In Germany, alone, we have trained and certified over 500 disability managers
during the last four years.

The German Social Accident Insurance (Deutsche Gesetzliche Unfallversicherung,
DGUV) also assumed responsibility for setting up a body for voluntary audits in
enterprises.

We thus can certify companies who make great efforts in implementing disability
management strategies in order to reintegrate disabled workers.

Companies may then use the certificates awarded to them for their own sales
promotion and to distinguish themselves from competitors as socially responsible
businesses.

Globally, about 200 companies have so far been certified and – through their
disability management – were able to retain or re-integrate personnel with
disabilities which otherwise would have been laid off from work.

                                   Stefan Zimmer
                                           8



They were able to safe between 30 per cent and 50 per cent of disability costs due to
this newly implemented management tool.

As you can see, for accident insurances there are indeed ways to offer incentives not
only for prevention, but also for rehabilitation and disability management.

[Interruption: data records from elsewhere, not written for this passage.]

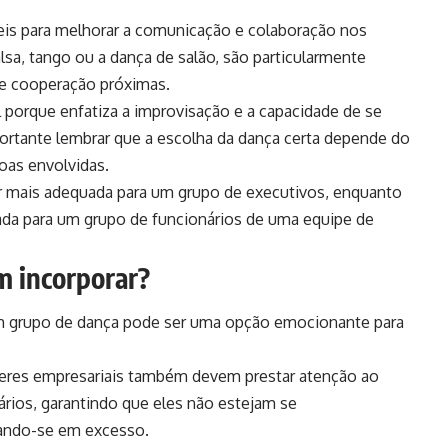
eis para melhorar a comunicação e colaboração nos
sa, tango ou a dança de salão, são particularmente
 e cooperação próximas.
porque enfatiza a improvisação e a capacidade de se
ortante lembrar que a escolha da dança certa depende do
oas envolvidas.
r mais adequada para um grupo de executivos, enquanto
da para um grupo de funcionários de uma equipe de
 incorporar?
m grupo de dança pode ser uma opção emocionante para
deres empresariais também devem prestar atenção ao
rios, garantindo que eles não estejam se
sando-se em excesso.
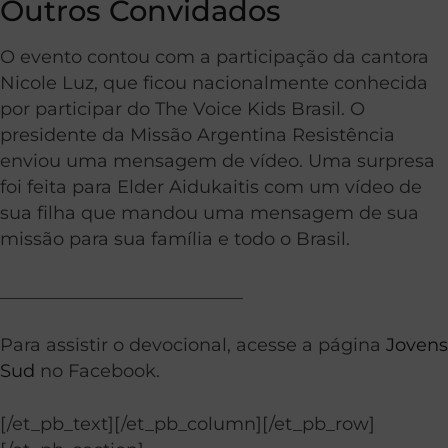
Outros Convidados
O evento contou com a participação da cantora
Nicole Luz, que ficou nacionalmente conhecida
por participar do The Voice Kids Brasil. O
presidente da Missão Argentina Resistência
enviou uma mensagem de vídeo. Uma surpresa
foi feita para Elder Aidukaitis com um vídeo de
sua filha que mandou uma mensagem de sua
missão para sua família e todo o Brasil.
___________________________
Para assistir o devocional, acesse a página
Jovens
Sud
no Facebook.
[/et_pb_text][/et_pb_column][/et_pb_row]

If you are interested, and for some detailed success stories from different countries,
please have a look at this web page: www.idmsc.org

Conclusion
Ladies and gentlemen, I began my statement by claiming that not only “old” and well
known challenges still need being answered but that in the wake of demographic
change new challenges are on the rise.

ISSA and its Technical Commission for accident insurance understand their roles as
that of facilitators of good practices in answering these challenges – old and new.

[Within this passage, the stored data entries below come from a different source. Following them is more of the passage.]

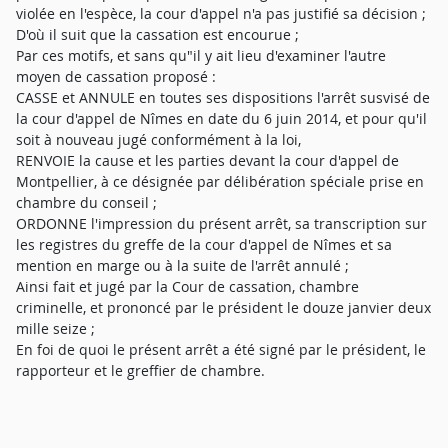
violée en l'espèce, la cour d'appel n'a pas justifié sa décision ;
D'où il suit que la cassation est encourue ;
Par ces motifs, et sans qu"il y ait lieu d'examiner l'autre
moyen de cassation proposé :
CASSE et ANNULE en toutes ses dispositions l'arrêt susvisé de
la cour d'appel de Nîmes en date du 6 juin 2014, et pour qu'il
soit à nouveau jugé conformément à la loi,
RENVOIE la cause et les parties devant la cour d'appel de
Montpellier, à ce désignée par délibération spéciale prise en
chambre du conseil ;
ORDONNE l'impression du présent arrêt, sa transcription sur
les registres du greffe de la cour d'appel de Nîmes et sa
mention en marge ou à la suite de l'arrêt annulé ;
Ainsi fait et jugé par la Cour de cassation, chambre
criminelle, et prononcé par le président le douze janvier deux
mille seize ;
En foi de quoi le présent arrêt a été signé par le président, le
rapporteur et le greffier de chambre.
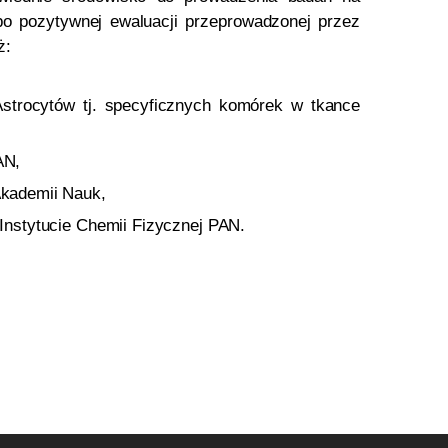
po pozytywnej ewaluacji przeprowadzonej przez
ż:
strocytów tj. specyficznych komórek w tkance
AN,
Akademii Nauk,
Instytucie Chemii Fizycznej PAN.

Our cycle of seminars which was concluded last year sought to identify simple
strategies for preventing, detecting and reporting occupational diseases.

The results can be downloaded form the internet as I indicated earlier.

And while occupational diseases still pose the biggest challenge to workers
compensation systems in many countries, new challenges emerge and new answers
need being identified.

Demographic change has a very specific impact on accident insurance systems,
depending on the region of the world, the level of industrialization, birth rates, etc.

There is no “one size fits all” answer for all systems around the world.

But there are two promising paths leading towards potential answers.

One is the adaptation of workplaces to the needs of an ageing workforce.

We, as accident insurers can offer suitable incentives for employers to follow this
path.

The other path is that of intensifying our efforts in the professional rehabilitation of
workers after an occupational accident or an occupational disease.

Older workers as well as people with disabilities must be seen as assets to the social
security system, not as liabilities!

I strongly believe that accident insurers can set incentives in order to attract
enterprises to embrace this view and act accordingly.